Dataset excerpts:
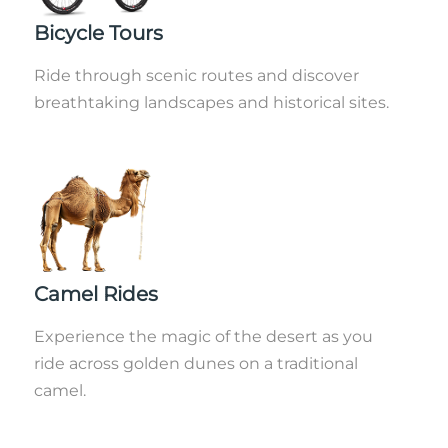
Bicycle Tours
Ride through scenic routes and discover
breathtaking landscapes and historical sites.
Camel Rides
Experience the magic of the desert as you
ride across golden dunes on a traditional
camel.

Exercise prompt:
Reproduce every line above word for word; no images.

Written answer:
Bicycle Tours
Ride through scenic routes and discover
breathtaking landscapes and historical sites.
Camel Rides
Experience the magic of the desert as you
ride across golden dunes on a traditional
camel.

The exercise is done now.